The radical art of the Depression years.

By including Black artists and images of Black workers, “Art for the Millions” challenges other dominant narratives of the Depression, the New Deal, and the art of this period. One such representation appears in a painting by Ben Shahn, an artist who created some of the era’s most arresting imagery.

Though he was happy to describe his work as propaganda, Shahn’s paintings were rarely straightforward. In the painting on view at the Met, the artist depicts a ruddy-complexioned man with his gaze lifted to the horizon. In the distance, scaffolding rises, reflected in the lenses of his welding goggles. Next to him, another welder, who is Black, looks into the middle distance with a furrowed brow. Shahn created this painting in 1943 while working in the graphics division of the CIO’s political action committee—established that year as the first PAC in American history. Reproduced as a poster, the work circulated among union members with the caption “For full employment after the war REGISTER—VOTE.” On its face, this painting presents a vision of racial solidarity within and beyond the workforce, suggesting the power that American workers could wield at the ballot box regardless of their background. Yet there is something more ambiguous at work: Its Black subject occupies an uneasy space in the composition, to the left of the white worker, squeezed into the corner and strangely cropped. I can’t help but feel that he is an afterthought, although compellingly rendered and despite the artist’s own anti-racist bona fides: Shahn was a member of the Committee for the Negro in the Arts, a diverse organization dedicated to the fight against discrimination in theater, the visual arts, music, and beyond.

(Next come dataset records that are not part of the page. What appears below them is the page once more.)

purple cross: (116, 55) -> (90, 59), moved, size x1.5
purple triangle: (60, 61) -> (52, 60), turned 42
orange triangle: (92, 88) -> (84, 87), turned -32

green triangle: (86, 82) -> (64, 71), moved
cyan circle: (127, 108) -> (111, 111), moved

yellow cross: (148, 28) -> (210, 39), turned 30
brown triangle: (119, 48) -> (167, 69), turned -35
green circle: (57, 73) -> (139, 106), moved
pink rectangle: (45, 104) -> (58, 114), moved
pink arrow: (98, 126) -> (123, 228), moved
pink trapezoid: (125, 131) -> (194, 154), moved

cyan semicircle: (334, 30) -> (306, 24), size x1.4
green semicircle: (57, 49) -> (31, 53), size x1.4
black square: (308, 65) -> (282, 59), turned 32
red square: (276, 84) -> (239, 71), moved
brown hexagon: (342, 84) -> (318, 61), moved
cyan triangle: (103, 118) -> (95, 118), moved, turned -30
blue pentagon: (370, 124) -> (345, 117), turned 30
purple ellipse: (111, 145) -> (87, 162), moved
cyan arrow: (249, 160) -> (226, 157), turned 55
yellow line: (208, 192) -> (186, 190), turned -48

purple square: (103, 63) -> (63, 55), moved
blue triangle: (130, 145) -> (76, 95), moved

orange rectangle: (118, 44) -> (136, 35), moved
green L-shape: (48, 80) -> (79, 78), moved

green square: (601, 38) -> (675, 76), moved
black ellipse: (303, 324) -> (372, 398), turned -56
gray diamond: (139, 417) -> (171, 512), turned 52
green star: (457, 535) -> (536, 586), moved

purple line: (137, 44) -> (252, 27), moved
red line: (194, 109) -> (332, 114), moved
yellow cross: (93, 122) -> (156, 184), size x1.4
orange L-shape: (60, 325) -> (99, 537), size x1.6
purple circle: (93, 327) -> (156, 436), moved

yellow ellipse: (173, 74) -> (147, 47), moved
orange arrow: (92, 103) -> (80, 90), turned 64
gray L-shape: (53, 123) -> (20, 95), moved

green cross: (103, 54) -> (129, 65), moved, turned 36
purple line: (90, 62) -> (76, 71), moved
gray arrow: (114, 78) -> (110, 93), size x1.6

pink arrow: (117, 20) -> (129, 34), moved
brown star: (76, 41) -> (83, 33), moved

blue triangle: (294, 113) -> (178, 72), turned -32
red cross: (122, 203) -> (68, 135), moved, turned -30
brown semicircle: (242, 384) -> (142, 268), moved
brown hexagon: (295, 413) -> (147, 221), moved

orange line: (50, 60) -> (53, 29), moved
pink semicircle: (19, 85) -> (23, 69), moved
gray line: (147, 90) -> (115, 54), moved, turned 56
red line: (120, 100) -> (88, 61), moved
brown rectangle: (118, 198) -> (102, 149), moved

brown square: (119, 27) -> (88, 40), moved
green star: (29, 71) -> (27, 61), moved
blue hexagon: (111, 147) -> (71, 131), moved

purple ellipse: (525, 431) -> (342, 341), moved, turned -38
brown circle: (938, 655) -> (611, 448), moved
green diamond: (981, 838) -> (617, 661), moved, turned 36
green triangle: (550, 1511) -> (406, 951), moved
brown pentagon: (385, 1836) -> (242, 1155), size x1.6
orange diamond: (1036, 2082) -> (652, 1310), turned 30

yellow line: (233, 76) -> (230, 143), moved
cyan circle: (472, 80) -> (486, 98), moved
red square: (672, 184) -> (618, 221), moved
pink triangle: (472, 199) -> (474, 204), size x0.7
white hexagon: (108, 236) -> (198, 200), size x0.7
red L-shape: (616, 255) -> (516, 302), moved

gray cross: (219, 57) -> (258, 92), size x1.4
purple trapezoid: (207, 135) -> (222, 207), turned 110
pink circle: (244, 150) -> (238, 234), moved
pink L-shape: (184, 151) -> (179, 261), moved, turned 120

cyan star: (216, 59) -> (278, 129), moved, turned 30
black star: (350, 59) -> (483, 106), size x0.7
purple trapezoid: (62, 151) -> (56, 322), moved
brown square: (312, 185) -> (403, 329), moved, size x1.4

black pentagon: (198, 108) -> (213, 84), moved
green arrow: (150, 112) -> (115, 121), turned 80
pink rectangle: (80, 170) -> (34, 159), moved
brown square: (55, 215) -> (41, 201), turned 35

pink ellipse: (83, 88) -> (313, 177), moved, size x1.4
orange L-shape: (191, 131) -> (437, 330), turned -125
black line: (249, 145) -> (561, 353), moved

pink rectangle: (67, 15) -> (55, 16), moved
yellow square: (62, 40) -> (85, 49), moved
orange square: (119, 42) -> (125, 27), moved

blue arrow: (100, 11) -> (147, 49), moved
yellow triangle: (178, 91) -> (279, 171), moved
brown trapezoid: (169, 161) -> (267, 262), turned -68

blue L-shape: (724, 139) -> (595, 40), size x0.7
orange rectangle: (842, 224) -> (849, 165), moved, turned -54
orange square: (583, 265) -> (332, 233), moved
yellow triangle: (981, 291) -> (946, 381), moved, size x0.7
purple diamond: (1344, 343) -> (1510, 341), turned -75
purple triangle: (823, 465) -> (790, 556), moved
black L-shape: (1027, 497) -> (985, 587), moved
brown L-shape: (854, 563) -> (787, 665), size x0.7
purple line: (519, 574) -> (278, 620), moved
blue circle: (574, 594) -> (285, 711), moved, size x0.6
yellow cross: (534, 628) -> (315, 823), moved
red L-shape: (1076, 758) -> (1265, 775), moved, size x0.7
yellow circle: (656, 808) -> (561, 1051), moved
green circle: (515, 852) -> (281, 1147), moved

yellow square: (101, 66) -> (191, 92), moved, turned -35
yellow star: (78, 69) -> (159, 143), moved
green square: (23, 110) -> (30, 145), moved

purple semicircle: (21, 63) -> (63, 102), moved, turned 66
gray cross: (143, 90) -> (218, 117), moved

The Black figure’s marginalization captures a deeper tension of the era: the exclusion of Black Americans from the post–World War II promise. Although Franklin Roosevelt’s 1944 State of the Union address would propose a Second Bill of Rights guaranteeing Americans the right to “a decent home” and “a useful and remunerative job,” state and local authorities enforced segregationist measures that denied Black Americans these advantages. Likewise, returning Black GIs found it difficult to enroll in colleges and gain meaningful employment. Meanwhile, discriminatory federal housing policy and redlining kept Black families from purchasing homes in new suburban developments. However unintentionally, Shahn’s painting recalls this history and reminds us of the unevenness with which the era’s supposedly universal assistance programs were applied.